Chelsea last night suffered another blow from Fifa, when the world governing body ruled that under the terms of their transfer ban, players out on a season-long loan cannot be recalled in January.

Earlier yesterday, Carlo Ancelotti, speaking for the first time about the punishment, said that if necessary the club would minimise it by recalling Michael Mancienne from Wolves, Scott Sinclair from Wigan and the Argentine striker Franco di Santo from Blackburn.

Di Santo can return, as his agreement was only for half the season. But Sinclair's was for the full season and in Mancienne's case Fifa will have to rule on whether an "emergency release clause" can be applied.

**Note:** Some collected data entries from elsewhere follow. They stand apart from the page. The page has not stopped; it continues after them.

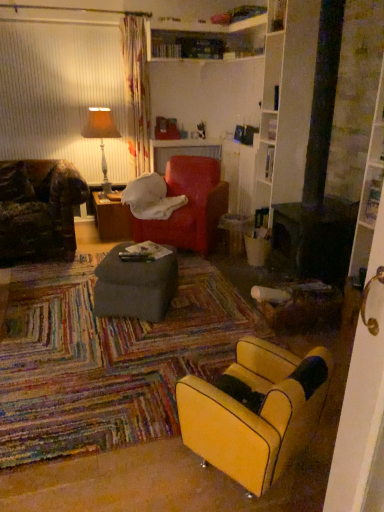 Image resolution: width=384 pixels, height=512 pixels. Describe the element at coordinates (189, 206) in the screenshot. I see `velvet red bean bag chair at center` at that location.

The image size is (384, 512). What do you see at coordinates (111, 218) in the screenshot?
I see `brown wood table at center, which is counted as the first table, starting from the back` at bounding box center [111, 218].

Describe the element at coordinates (254, 413) in the screenshot. I see `yellow leather chair at lower right` at that location.

This screenshot has width=384, height=512. What do you see at coordinates (135, 286) in the screenshot? I see `matte gray ottoman at center, the first table viewed from the front` at bounding box center [135, 286].

At what (x,y) coordinates should I click in order to perform the action: click on velvet red bean bag chair at center. Please return your answer as a coordinate pair (x, y). Looking at the image, I should click on (189, 206).

Is orange fabric lampshade at upper left completely or partially inside velvet red bean bag chair at center?

No, orange fabric lampshade at upper left is not inside velvet red bean bag chair at center.

Which is in front, velvet red bean bag chair at center or orange fabric lampshade at upper left?

velvet red bean bag chair at center is more forward.

In the scene shown: Considering the sizes of velvet red bean bag chair at center and orange fabric lampshade at upper left in the image, is velvet red bean bag chair at center bigger or smaller than orange fabric lampshade at upper left?

Clearly, velvet red bean bag chair at center is larger in size than orange fabric lampshade at upper left.

Can you tell me how much brown wood table at center, the second table when ordered from right to left, and yellow leather chair at lower right differ in facing direction?

The angular difference between brown wood table at center, the second table when ordered from right to left, and yellow leather chair at lower right is 146 degrees.

Can you confirm if brown wood table at center, which ranks as the 1th table in left-to-right order, is bigger than yellow leather chair at lower right?

No, brown wood table at center, which ranks as the 1th table in left-to-right order, is not bigger than yellow leather chair at lower right.

Is brown wood table at center, which is counted as the first table, starting from the back, located outside yellow leather chair at lower right?

Yes, brown wood table at center, which is counted as the first table, starting from the back, is located beyond the bounds of yellow leather chair at lower right.

From the image's perspective, is matte gray ottoman at center, the 1th table from the bottom, located above velvet red bean bag chair at center?

Incorrect, from the image's perspective, matte gray ottoman at center, the 1th table from the bottom, is lower than velvet red bean bag chair at center.

Considering the points (104, 283) and (181, 170), which point is behind, point (104, 283) or point (181, 170)?

The point (181, 170) is farther from the camera.

Which object is more forward, matte gray ottoman at center, acting as the 2th table starting from the left, or velvet red bean bag chair at center?

matte gray ottoman at center, acting as the 2th table starting from the left, is more forward.

Does matte gray ottoman at center, the first table viewed from the front, appear on the right side of velvet red bean bag chair at center?

In fact, matte gray ottoman at center, the first table viewed from the front, is to the left of velvet red bean bag chair at center.

Is brown wood table at center, which is the 2th table in bottom-to-top order, in front of orange fabric lampshade at upper left?

No, it is behind orange fabric lampshade at upper left.

What's the angular difference between brown wood table at center, which appears as the 2th table when viewed from the front, and orange fabric lampshade at upper left's facing directions?

There is a 0.000307-degree angle between the facing directions of brown wood table at center, which appears as the 2th table when viewed from the front, and orange fabric lampshade at upper left.

Can you confirm if brown wood table at center, which appears as the 2th table when viewed from the front, is wider than orange fabric lampshade at upper left?

Yes.

Is brown wood table at center, the second table when ordered from right to left, looking in the opposite direction of orange fabric lampshade at upper left?

No, orange fabric lampshade at upper left is not at the back of brown wood table at center, the second table when ordered from right to left.

Considering the relative positions of velvet red bean bag chair at center and matte gray ottoman at center, the 2th table in the back-to-front sequence, in the image provided, is velvet red bean bag chair at center behind matte gray ottoman at center, the 2th table in the back-to-front sequence,?

Yes, the depth of velvet red bean bag chair at center is greater than that of matte gray ottoman at center, the 2th table in the back-to-front sequence.

Does velvet red bean bag chair at center appear on the left side of matte gray ottoman at center, acting as the 2th table starting from the left?

No, velvet red bean bag chair at center is not to the left of matte gray ottoman at center, acting as the 2th table starting from the left.

Could you tell me if velvet red bean bag chair at center is turned towards matte gray ottoman at center, which appears as the second table when viewed from the top?

Yes.

How different are the orientations of velvet red bean bag chair at center and brown wood table at center, the second table when ordered from right to left, in degrees?

The angle between the facing direction of velvet red bean bag chair at center and the facing direction of brown wood table at center, the second table when ordered from right to left, is 35.8 degrees.

At what (x,y) coordinates should I click in order to perform the action: click on bean bag chair above the brown wood table at center, which is counted as the first table, starting from the back (from a real-world perspective). Please return your answer as a coordinate pair (x, y). Looking at the image, I should click on (189, 206).

Which point is more forward, (193, 214) or (115, 214)?

Point (193, 214)

In the scene shown: Is velvet red bean bag chair at center situated inside brown wood table at center, the first table when ordered from top to bottom, or outside?

velvet red bean bag chair at center is not enclosed by brown wood table at center, the first table when ordered from top to bottom.

Which is closer, (189, 421) or (186, 163)?

Clearly, point (189, 421) is closer to the camera than point (186, 163).

Between yellow leather chair at lower right and velvet red bean bag chair at center, which one has larger width?

velvet red bean bag chair at center is wider.

How many degrees apart are the facing directions of yellow leather chair at lower right and velvet red bean bag chair at center?

The facing directions of yellow leather chair at lower right and velvet red bean bag chair at center are 111 degrees apart.

You are a GUI agent. You are given a task and a screenshot of the screen. Output one action in this format:
    pyautogui.click(x=<x>, y=<y>)
    Task: Click on the bean bag chair that is below the orange fabric lampshade at upper left (from the image's perspective)
    
    Given the screenshot: What is the action you would take?
    coord(189,206)

Identify the location of chair in front of the brown wood table at center, the first table when ordered from top to bottom. (254, 413).

When comparing their distances from matte gray ottoman at center, the 2th table in the back-to-front sequence, does velvet red bean bag chair at center or orange fabric lampshade at upper left seem further?

orange fabric lampshade at upper left.

Which object lies further to the anchor point orange fabric lampshade at upper left, brown wood table at center, which is counted as the first table, starting from the back, or yellow leather chair at lower right?

yellow leather chair at lower right is further to orange fabric lampshade at upper left.

From the image, which object appears to be farther from orange fabric lampshade at upper left, yellow leather chair at lower right or matte gray ottoman at center, the 1th table from the bottom?

yellow leather chair at lower right.

Estimate the real-world distances between objects in this image. Which object is closer to matte gray ottoman at center, the 1th table from the bottom, yellow leather chair at lower right or velvet red bean bag chair at center?

velvet red bean bag chair at center lies closer to matte gray ottoman at center, the 1th table from the bottom, than the other object.

When comparing their distances from velvet red bean bag chair at center, does matte gray ottoman at center, the 2th table in the back-to-front sequence, or yellow leather chair at lower right seem closer?

matte gray ottoman at center, the 2th table in the back-to-front sequence, is positioned closer to the anchor velvet red bean bag chair at center.

From the image, which object appears to be nearer to matte gray ottoman at center, the 1th table from the bottom, brown wood table at center, which is the 2th table in bottom-to-top order, or yellow leather chair at lower right?

yellow leather chair at lower right is closer to matte gray ottoman at center, the 1th table from the bottom.

Looking at this image, estimate the real-world distances between objects in this image. Which object is closer to matte gray ottoman at center, the 1th table from the bottom, brown wood table at center, which ranks as the 1th table in left-to-right order, or orange fabric lampshade at upper left?

brown wood table at center, which ranks as the 1th table in left-to-right order, is positioned closer to the anchor matte gray ottoman at center, the 1th table from the bottom.

Consider the image. From the image, which object appears to be farther from velvet red bean bag chair at center, yellow leather chair at lower right or matte gray ottoman at center, the 1th table from the bottom?

yellow leather chair at lower right is further to velvet red bean bag chair at center.

Locate an element on the screen. The image size is (384, 512). bean bag chair between yellow leather chair at lower right and brown wood table at center, the first table when ordered from top to bottom, along the z-axis is located at coordinates (189, 206).

The width and height of the screenshot is (384, 512). What are the coordinates of `bean bag chair positioned between matte gray ottoman at center, which appears as the first table when viewed from the right, and orange fabric lampshade at upper left from near to far` in the screenshot? It's located at (189, 206).

Find the location of `bean bag chair between matte gray ottoman at center, the 2th table in the back-to-front sequence, and brown wood table at center, which ranks as the 1th table in left-to-right order, from front to back`. bean bag chair between matte gray ottoman at center, the 2th table in the back-to-front sequence, and brown wood table at center, which ranks as the 1th table in left-to-right order, from front to back is located at coordinates (189, 206).

The image size is (384, 512). In order to click on table between yellow leather chair at lower right and orange fabric lampshade at upper left along the z-axis in this screenshot , I will do `click(135, 286)`. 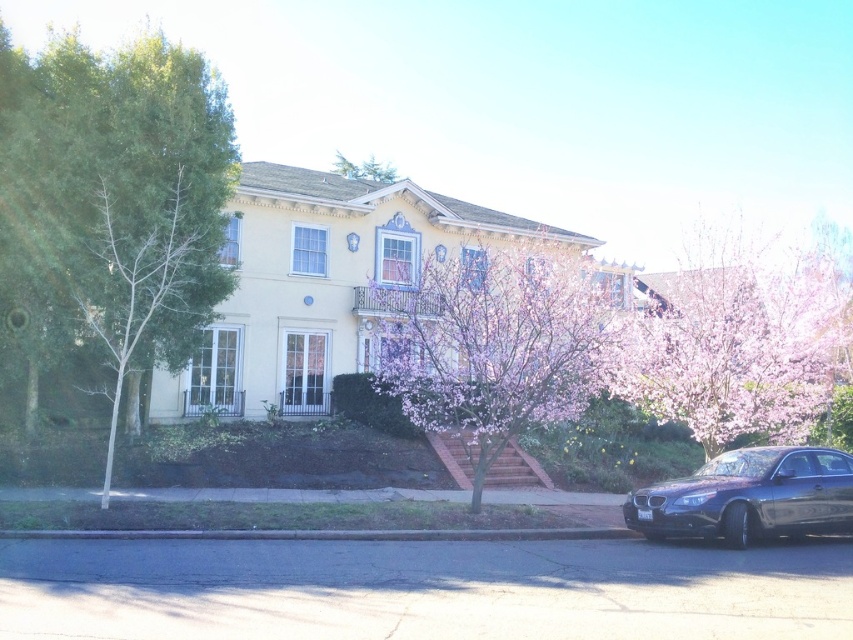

A Fifa spokesman told The Independent: "If it's a season-long loan, it cannot be terminated in order to bring players back."

The club expect to hear back from Fifa in the next 10 days with their full reasoning for the transfer ban, imposed after allegedly inducing Gaël Kakuta to break his contract with Lens two years ago. They then have 21 days to respond. Should their appeal fail, and further injuries occur in the next few months, they could be left short of players.

Speaking for the first time about the ban, Ancelotti manager said of Kakuta: "He's a very good player, a very good talent, but I haven't seen him after the decision. He went off with the [Under-19] national team of France and scored two goals. There are a lot of players who can reach the first-team, potentially. But we have to take our time because they're very young."

Ancelotti said he did not know anything about the whole affair until he saw on the internet that Chelsea had been prevented from signing any players until January 2011 and effectively ordered to pay £795,000 compensation to Lens. "I was surprised, but life continues," he added yesterday at the luxurious Cobham training centre where Kakuta has worked since arriving as a 16 year-old. "We hope that they overturn the decision," he said. "Now, the problem of the transfer embargo is not a problem because we have a good team and very good players, but in the future we'll have to wait and see."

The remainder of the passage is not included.